Studio cashes in on 'Crouching Tiger' craze with souped-up release of kung fu classic 'Iron Monkey'
In a transparent attempt to jump on the "Crouching Tiger, Hidden Dragon" bandwagon, Miramax has dug up one of the 1990s' very best feudal China kung fu flicks and given it a big budget makeover.
"Iron Monkey" is a "Robin Hood"-like fable about a masked martial artist who wreaks havoc upon a corrupt, oppressive provincial government on behalf of the people. Directed by famed, gravity-shunning fight choreographer Yuen Wo-Ping ("Crouching Tiger" and "The Matrix" both boast his handiwork), it was first released in 1993.
This re-edited 2001 version features souped-up visual and sound effects (the punches still have that slapstick, kung fu flick ring to them, but it's a Dolby 5.1 slapstick ring), and a new score to bring the final product an up-to-date, rock'em-sock'em energy.
But the picture's cheesy Hong Kong charm is still intact as spectacularly, enthusiastically implausible fight scenes take front and center, tent-poled by a story lifted from Chinese legend.
The Iron Monkey is a limber and mysterious hero with Batman's sense of nocturnal theatrics and penchant for gadgets (smoke bombs, shoe-piercing spikes). He comes by night to pinch from the coffers of greedy officials and play footsie-to-the-face with their legions of guards in dozens-on-one showdowns that make you cheer at their complexity and laugh at their deliberate touches of whimsy. This is an action movie in which the good guy balances on the head of one opponent while kicking the butts of several others.
By day the Iron Monkey (Yu Rong Guang) is a benevolent doctor named Yang. He treats the poor for free with the help of a pretty young assistant (Jean Wang) who can fight with the best of them when the occasion calls for it.
This people's-champion vigilante soon becomes such a nuisance to the comically crooked governor that, in a scene played for laughs, he has everyone who could conceivably be the Iron Monkey rounded up. A street performer doing back-flips is arrested. So is a beggar scratching himself on the head in monkey fashion.

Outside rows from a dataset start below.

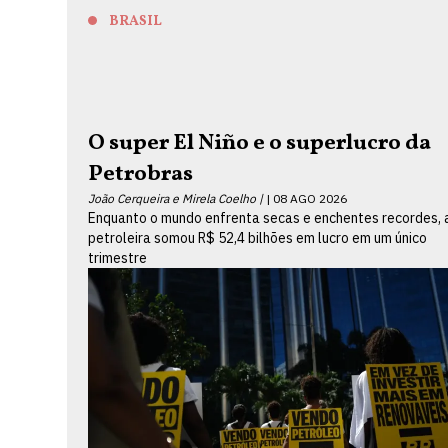
BRASIL
O super El Niño e o superlucro da
Petrobras
João Cerqueira e Mirela Coelho |
08 AGO 2026
Enquanto o mundo enfrenta secas e enchentes recordes, 
petroleira somou R$ 52,4 bilhões em lucro em um único
trimestre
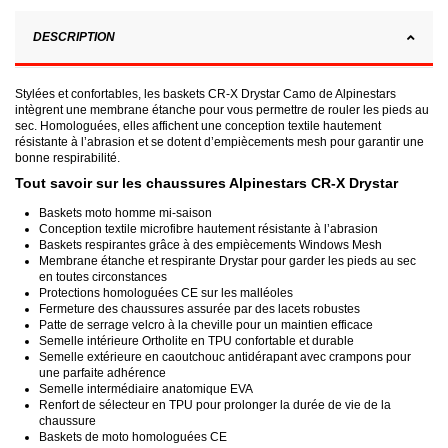
DESCRIPTION
Stylées et confortables, les baskets CR-X Drystar Camo de Alpinestars
intègrent une membrane étanche pour vous permettre de rouler les pieds au
sec. Homologuées, elles affichent une conception textile hautement
résistante à l’abrasion et se dotent d’empiècements mesh pour garantir une
bonne respirabilité.
Tout savoir sur les chaussures Alpinestars CR-X Drystar
Baskets moto homme mi-saison
Conception textile microfibre hautement résistante à l’abrasion
Baskets respirantes grâce à des empiècements Windows Mesh
Membrane étanche et respirante Drystar pour garder les pieds au sec
en toutes circonstances
Protections homologuées CE sur les malléoles
Fermeture des chaussures assurée par des lacets robustes
Patte de serrage velcro à la cheville pour un maintien efficace
Semelle intérieure Ortholite en TPU confortable et durable
Semelle extérieure en caoutchouc antidérapant avec crampons pour
une parfaite adhérence
Semelle intermédiaire anatomique EVA
Renfort de sélecteur en TPU pour prolonger la durée de vie de la
chaussure
Baskets de moto homologuées CE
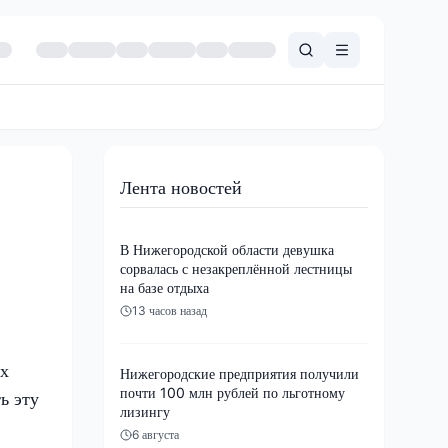
Лента новостей
В Нижегородской области девушка
сорвалась с незакреплённой лестницы
на базе отдыха
13 часов назад
их
Нижегородские предприятия получили
почти 100 млн рублей по льготному
ь эту
лизингу
6 августа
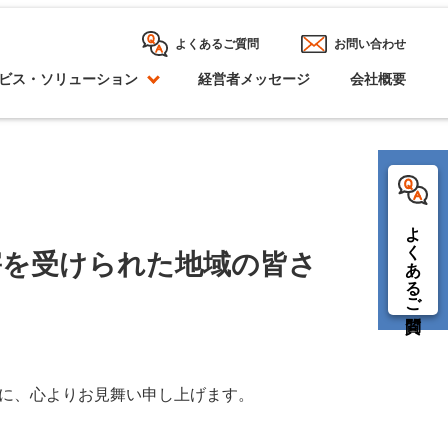
よくあるご質問
お問い合わせ
ビス・ソリューション
経営者メッセージ
会社概要
よくあるご質問
害を受けられた地域の皆さ
に、心よりお見舞い申し上げます。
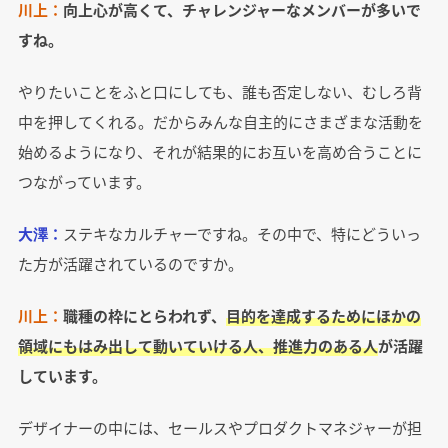
川上：
向上心が高くて、チャレンジャーなメンバーが多いで
すね。
やりたいことをふと口にしても、誰も否定しない、むしろ背
中を押してくれる。だからみんな自主的にさまざまな活動を
始めるようになり、それが結果的にお互いを高め合うことに
つながっています。
大澤：
ステキなカルチャーですね。その中で、特にどういっ
た方が活躍されているのですか。
川上：
職種の枠にとらわれず、
目的を達成するためにほかの
領域にもはみ出して動いていける人、推進力のある人
が活躍
しています。
デザイナーの中には、セールスやプロダクトマネジャーが担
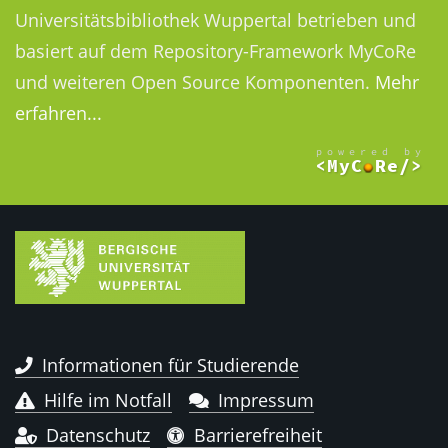
Universitätsbibliothek Wuppertal betrieben und
basiert auf dem Repository-Framework MyCoRe
und weiteren Open Source Komponenten.
Mehr
erfahren...
Informationen für Studierende
Hilfe im Notfall
Impressum
Datenschutz
Barrierefreiheit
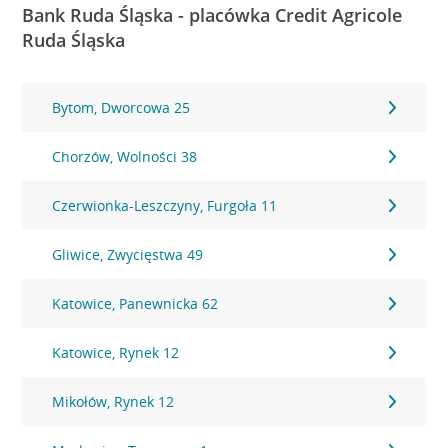
Bank Ruda Śląska - placówka Credit Agricole
Ruda Śląska
Bytom, Dworcowa 25
Chorzów, Wolności 38
Czerwionka-Leszczyny, Furgoła 11
Gliwice, Zwycięstwa 49
Katowice, Panewnicka 62
Katowice, Rynek 12
Mikołów, Rynek 12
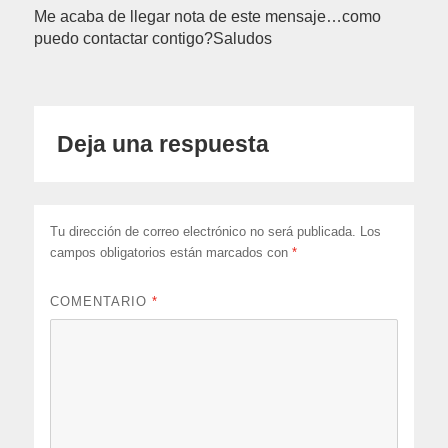
Me acaba de llegar nota de este mensaje…como
puedo contactar contigo?Saludos
Deja una respuesta
Tu dirección de correo electrónico no será publicada.
Los
campos obligatorios están marcados con
*
COMENTARIO
*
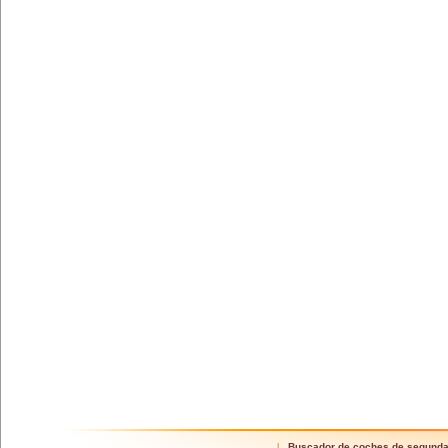
Buscador de coches de segund
|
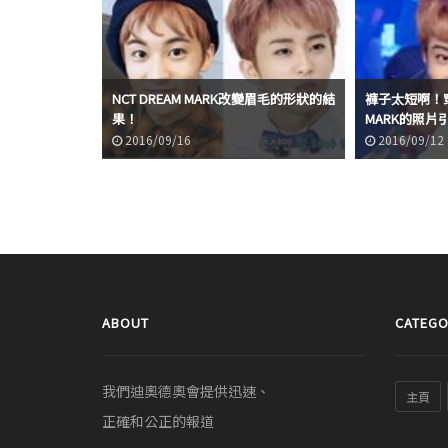
NCT DREAM MARK改變眉毛的形狀的結
褲子太短啊！穿
果！
MARK的照片
2016/09/16
2016/09/12
ABOUT
CATEGO
我們迪奧德奧會提供迅速、
主頁
正確和公正的報道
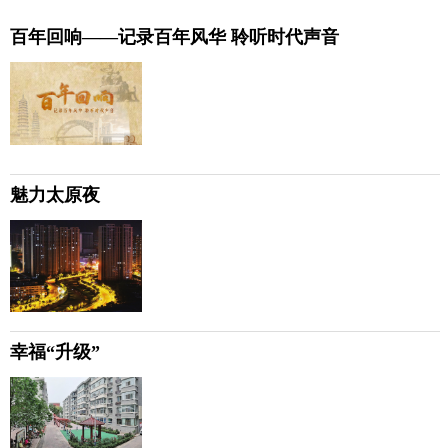
百年回响——记录百年风华 聆听时代声音
魅力太原夜
幸福“升级”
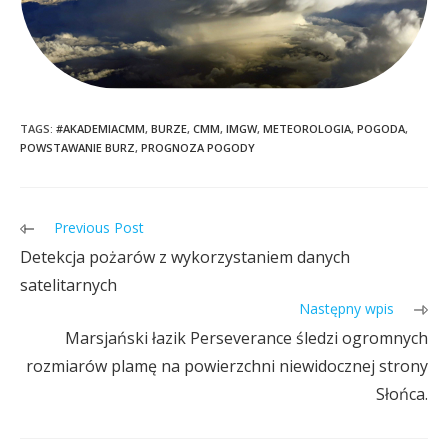
TAGS:
#AKADEMIACMM
,
BURZE
,
CMM
,
IMGW
,
METEOROLOGIA
,
POGODA
,
POWSTAWANIE BURZ
,
PROGNOZA POGODY
Previous Post
Detekcja pożarów z wykorzystaniem danych
satelitarnych
Następny wpis
Marsjański łazik Perseverance śledzi ogromnych
rozmiarów plamę na powierzchni niewidocznej strony
Słońca.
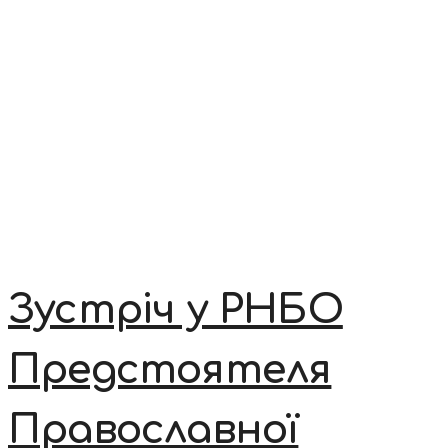
Зустріч у РНБО
Предстоятеля
Православної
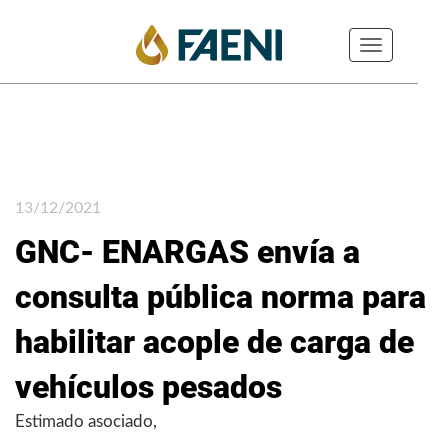
Toggle
navigation
13/12/2021
GNC- ENARGAS envía a
consulta pública norma para
habilitar acople de carga de
vehículos pesados
Estimado asociado,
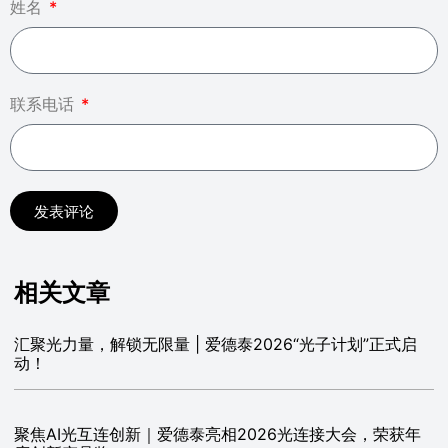
姓名
联系电话
发表评论
相关文章
汇聚光力量，解锁无限量 | 爱德泰2026“光子计划”正式启
动！
聚焦AI光互连创新｜爱德泰亮相2026光连接大会，荣获年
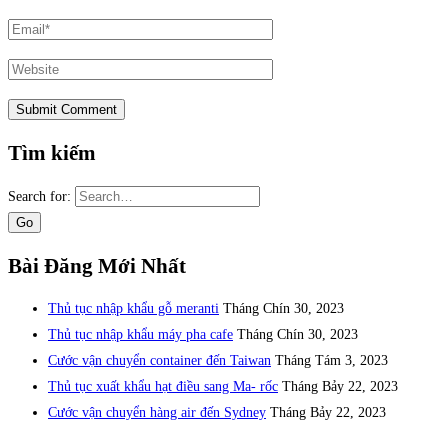
Tìm kiếm
Search for:
Bài Đăng Mới Nhất
Thủ tục nhập khẩu gỗ meranti
Tháng Chín 30, 2023
Thủ tục nhập khẩu máy pha cafe
Tháng Chín 30, 2023
Cước vận chuyển container đến Taiwan
Tháng Tám 3, 2023
Thủ tục xuất khẩu hạt điều sang Ma- rốc
Tháng Bảy 22, 2023
Cước vận chuyển hàng air đến Sydney
Tháng Bảy 22, 2023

Caught in the dragnet is Wong Kei-Ying (Donnie Yen), a kung fu master whose services the governor extorts by way of holding his son hostage until the Iron Monkey is captured.
When the boy (Sze-Man Tsang) falls ill, Dr. Yang secures his release under the auspices of medical treatment. Then Yang and Wong join forces to defeat the governor and a ruthless royal minister who has come from the capital to oversee the pursuit of the Iron Monkey.
As good as "Crouching Tiger," but without the austere elegance, this movie is pure, unadulterated fun -- and when it comes to the crowd-drawing fight sequences, "Iron Monkey" boasts some of the best ever filmed.
Yuen Wo-Ping pays homage to Charlie Chaplain in the first fight featuring Wong and his son fending off a dozen villagers with an umbrella. Twelve-year-old Tsang (whose character grows up to be the legendary hero of both Jet Li's "Once Upon A Time In China" films and Jackie Chan's "The Legend of Drunken Master") is an even more astonishing combatant than teenage Zhang Ziyi was in "Crouching Tiger," and is the centerpiece of his own eye-popping fight later in the film.
Eventually everyone gets into the act when the Iron Monkey, the girl and the Wongs team up against the sinister royal minister and his gadgety smock with unintentionally humorous flying sleeves that kill people.
The awesome climactic showdown finds the Iron Monkey and Master Wong fighting the minister for their lives while all are balanced atop a field of wooden pillars -- which are on fire and liable to collapse at any moment. I guarantee you've never seen anything like it.